Data Consultancy & Maintenance

  • Monthly model retraining on latest data
  • Quarterly model performance review and tuning
  • Up to 4 hours/month ad-hoc analysis and support
  • Platform hosting, data pipeline monitoring, bug fixes
  • AI query interface token costs
  • Scheduling automation development (bounty -runs in parallel)

6. Investment

Build Fee

£20,000
Payable in 4 monthly instalments of £5,000 + VAT

Covers: all strategic analyses, 8 production models, data pipeline, platform build, AI interface, training & handover. Invoiced monthly April–July 2026.

Monthly Service Fee

£2,000/month
36-month term from June 2026

Covers: cloud hosting (~£100/month), automated data sync, monthly model retraining, AI query tokens (~£100/month for moderate use), 4 hours/month support, quarterly reviews, pipeline maintenance, bug fixes.

Token budget is based on moderate usage (50-80 queries/day across the team). If usage grows significantly we'd revisit, but this covers normal operational use comfortably. Hosting covers PostgreSQL database and web application infrastructure.

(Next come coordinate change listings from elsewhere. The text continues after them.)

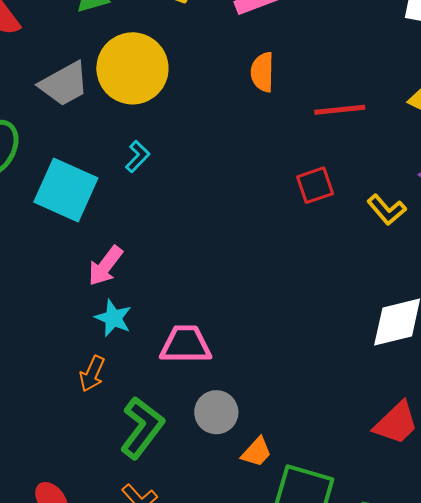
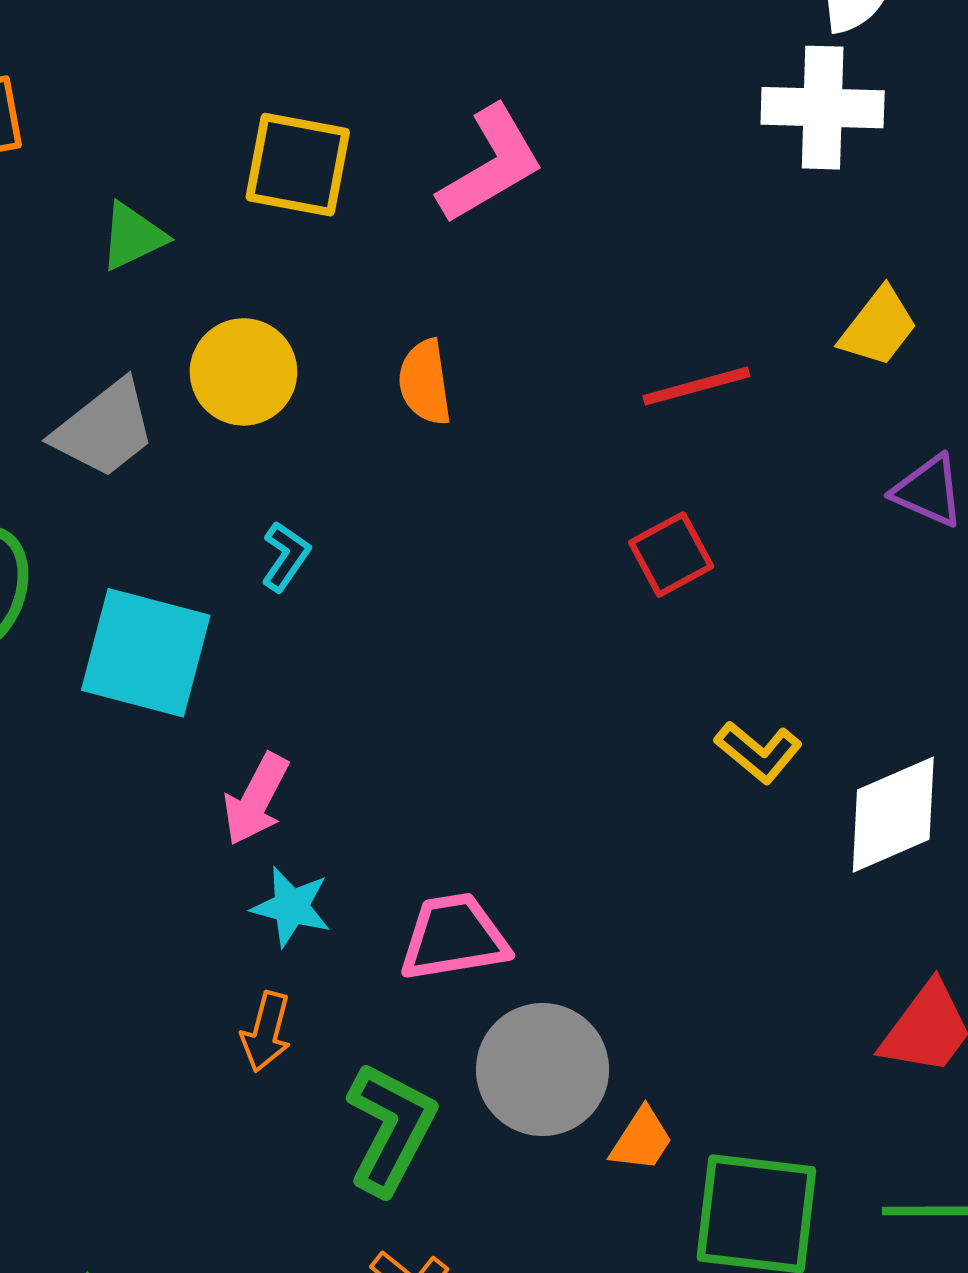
yellow circle: (132, 68) -> (243, 372), size x0.7
orange semicircle: (262, 72) -> (425, 382), moved
yellow L-shape: (387, 210) -> (758, 752), moved
gray circle: (216, 412) -> (542, 1070), size x1.4

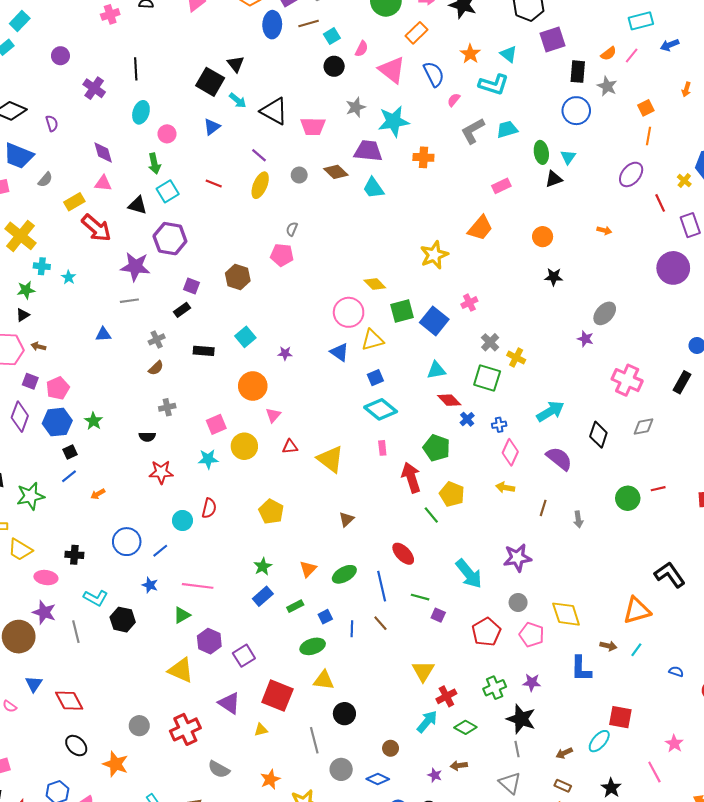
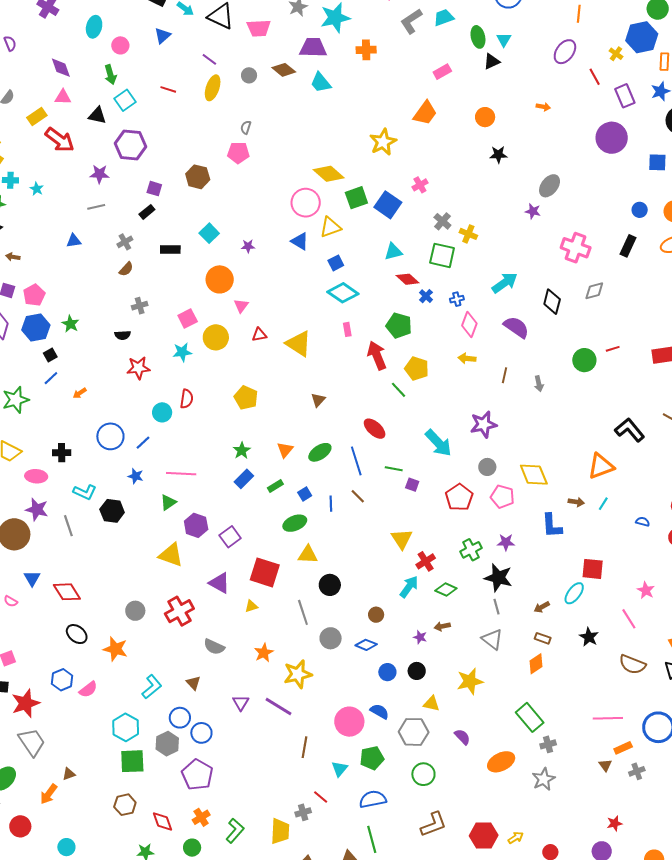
purple star: (135, 267) -> (99, 174), size x0.7
yellow diamond: (375, 284) -> (329, 174), size x1.4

Scheduling Automation Add-On

Outcome Monthly Fee
Full replacement -tool completely replaces manual scheduling £1,500/month + VAT
Assisted -handles majority of scheduling, still needs manual tweaks £750/month + VAT

Assessment after a 4-week trial period. Bounty model, you only pay if it works. Development runs in parallel with the main platform build.

Total Contract Value

Year 1: £20,000 build + £14,000 monthly (7 months Jun–Dec) = £34,000

3-Year Total: £20,000 build + £72,000 monthly (36 months) = £92,000

Against ~£28m annual gross margin, even a 1% improvement in event yield would mean £280,000 in additional annual margin. That's a 8x return on the full 3-year investment in year one.


7. What We Need From You

  • Data source access - read-only access to your event data, currently in Google Sheets. If you move to a different system during the engagement, we'll adapt the pipeline accordingly.
  • Jotform account access - to add required fields (category dropdowns, postcode validation, dealer ID standardisation) and set up webhooks.
  • Facebook ad spend data - per-event spend, RSVP counts, and leaflet distribution numbers. Can be added to Jotform or provided via a spreadsheet.
  • 30 minutes with your ops lead - to understand the current scheduling process, dealer preferences, and pain points.
  • Scheduling constraints document - dealer home postcodes, availability patterns, ideal event counts, road trip preferences, and any exemptions.
  • Confirm hosting approach - we'll discuss the best option during discovery.

8. Next Steps

  • Review & sign-off on this scope of work and the accompanying services agreement.
  • First invoice - £5,000 + VAT, April 2026. Work begins immediately.
  • Data access - credentials for your data sources and Jotform login provided within first week.
  • Strategic intelligence delivered by end of Week 4. Area analysis, target lists, and county rankings in your hands within the first month.

This scope of work is valid for 30 days from the date above. All fees are exclusive of VAT. This document should be read in conjunction with the Data Analytics & Platform Services Agreement which sets out the formal commercial terms.